» **EXERCISE BRIEF**
Search the entries below for the word "regeling", then copy each line in which it is found.

» **DATA UNDER STUDY**
===
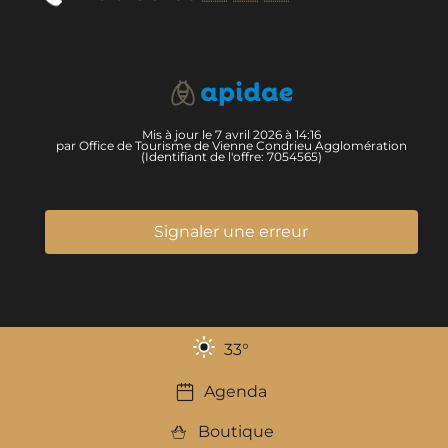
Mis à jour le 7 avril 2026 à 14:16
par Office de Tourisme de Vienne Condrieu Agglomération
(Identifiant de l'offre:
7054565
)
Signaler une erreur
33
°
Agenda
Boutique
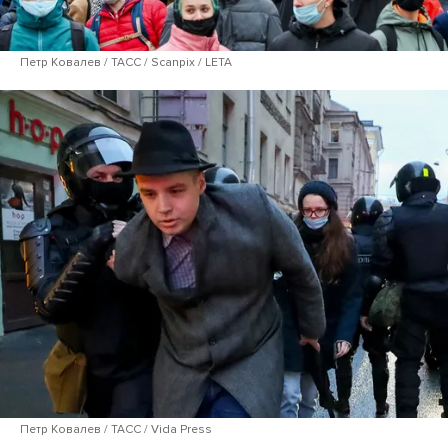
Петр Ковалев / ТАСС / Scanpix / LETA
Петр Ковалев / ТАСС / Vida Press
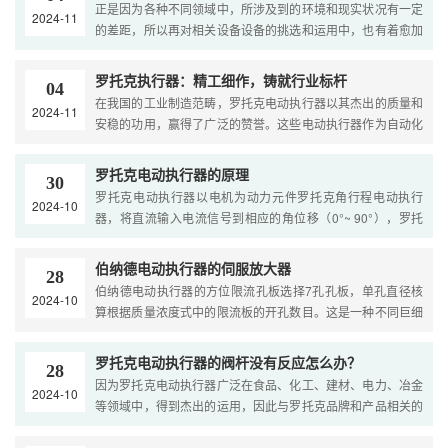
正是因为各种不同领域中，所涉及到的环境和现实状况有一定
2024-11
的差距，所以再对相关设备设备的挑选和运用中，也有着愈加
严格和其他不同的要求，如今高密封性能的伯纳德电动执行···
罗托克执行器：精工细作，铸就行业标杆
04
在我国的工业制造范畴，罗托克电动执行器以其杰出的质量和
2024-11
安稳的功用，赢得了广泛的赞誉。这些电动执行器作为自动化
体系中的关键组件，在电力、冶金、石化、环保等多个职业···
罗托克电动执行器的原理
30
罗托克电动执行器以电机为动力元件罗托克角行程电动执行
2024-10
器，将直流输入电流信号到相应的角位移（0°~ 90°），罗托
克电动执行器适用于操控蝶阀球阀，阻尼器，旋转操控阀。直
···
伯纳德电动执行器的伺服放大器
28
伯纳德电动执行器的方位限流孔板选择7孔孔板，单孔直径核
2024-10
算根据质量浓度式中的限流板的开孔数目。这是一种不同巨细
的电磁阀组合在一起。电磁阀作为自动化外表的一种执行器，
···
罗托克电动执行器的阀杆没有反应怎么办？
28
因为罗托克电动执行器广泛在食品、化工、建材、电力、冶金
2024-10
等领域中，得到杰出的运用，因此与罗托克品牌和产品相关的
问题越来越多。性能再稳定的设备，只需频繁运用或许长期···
===
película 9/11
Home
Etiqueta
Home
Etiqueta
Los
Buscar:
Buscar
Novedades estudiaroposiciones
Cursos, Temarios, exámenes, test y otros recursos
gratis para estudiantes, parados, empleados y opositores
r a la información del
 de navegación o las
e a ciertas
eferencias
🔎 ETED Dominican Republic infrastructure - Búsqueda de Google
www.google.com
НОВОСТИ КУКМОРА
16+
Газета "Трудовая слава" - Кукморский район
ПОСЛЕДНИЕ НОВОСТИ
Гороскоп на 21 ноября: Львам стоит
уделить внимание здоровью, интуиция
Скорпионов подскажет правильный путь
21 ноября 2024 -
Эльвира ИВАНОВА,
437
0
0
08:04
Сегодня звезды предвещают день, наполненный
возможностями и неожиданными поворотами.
===
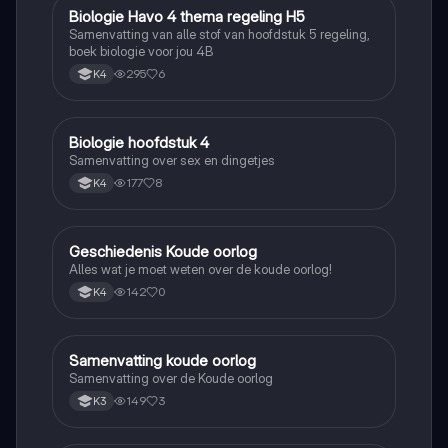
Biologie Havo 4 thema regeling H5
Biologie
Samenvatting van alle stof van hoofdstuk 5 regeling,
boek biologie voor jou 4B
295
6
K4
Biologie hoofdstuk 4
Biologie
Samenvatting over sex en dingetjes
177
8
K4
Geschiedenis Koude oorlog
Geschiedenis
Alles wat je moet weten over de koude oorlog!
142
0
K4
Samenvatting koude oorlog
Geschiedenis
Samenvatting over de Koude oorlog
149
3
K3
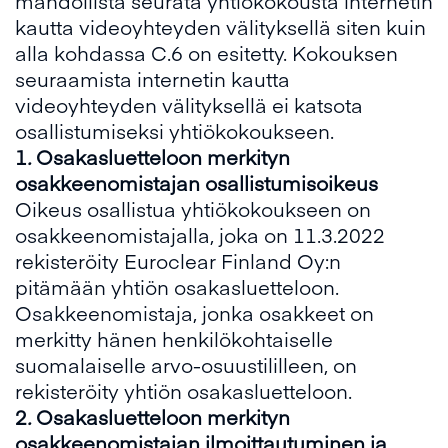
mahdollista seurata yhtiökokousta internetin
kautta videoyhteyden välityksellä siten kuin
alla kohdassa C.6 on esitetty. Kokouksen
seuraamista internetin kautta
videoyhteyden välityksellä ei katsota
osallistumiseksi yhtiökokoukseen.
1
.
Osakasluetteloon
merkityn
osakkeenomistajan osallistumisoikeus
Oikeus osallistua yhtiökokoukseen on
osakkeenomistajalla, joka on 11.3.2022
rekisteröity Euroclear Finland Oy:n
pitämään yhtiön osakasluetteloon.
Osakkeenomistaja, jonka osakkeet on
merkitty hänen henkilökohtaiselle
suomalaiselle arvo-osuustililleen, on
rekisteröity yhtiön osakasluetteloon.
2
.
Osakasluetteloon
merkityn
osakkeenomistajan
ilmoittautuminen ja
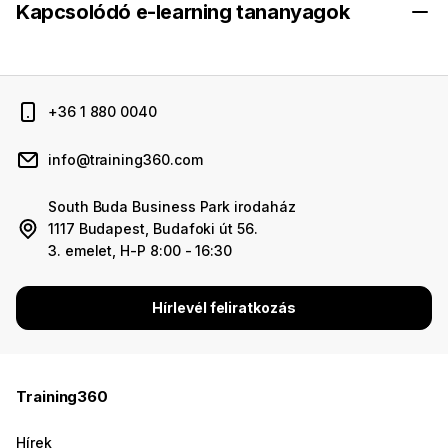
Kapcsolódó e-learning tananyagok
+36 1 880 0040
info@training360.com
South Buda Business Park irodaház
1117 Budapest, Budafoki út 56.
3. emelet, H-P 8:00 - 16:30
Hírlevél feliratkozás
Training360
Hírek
===
» **RESPONSE AREA**
Biologie Havo 4 thema regeling H5
Samenvatting van alle stof van hoofdstuk 5 regeling,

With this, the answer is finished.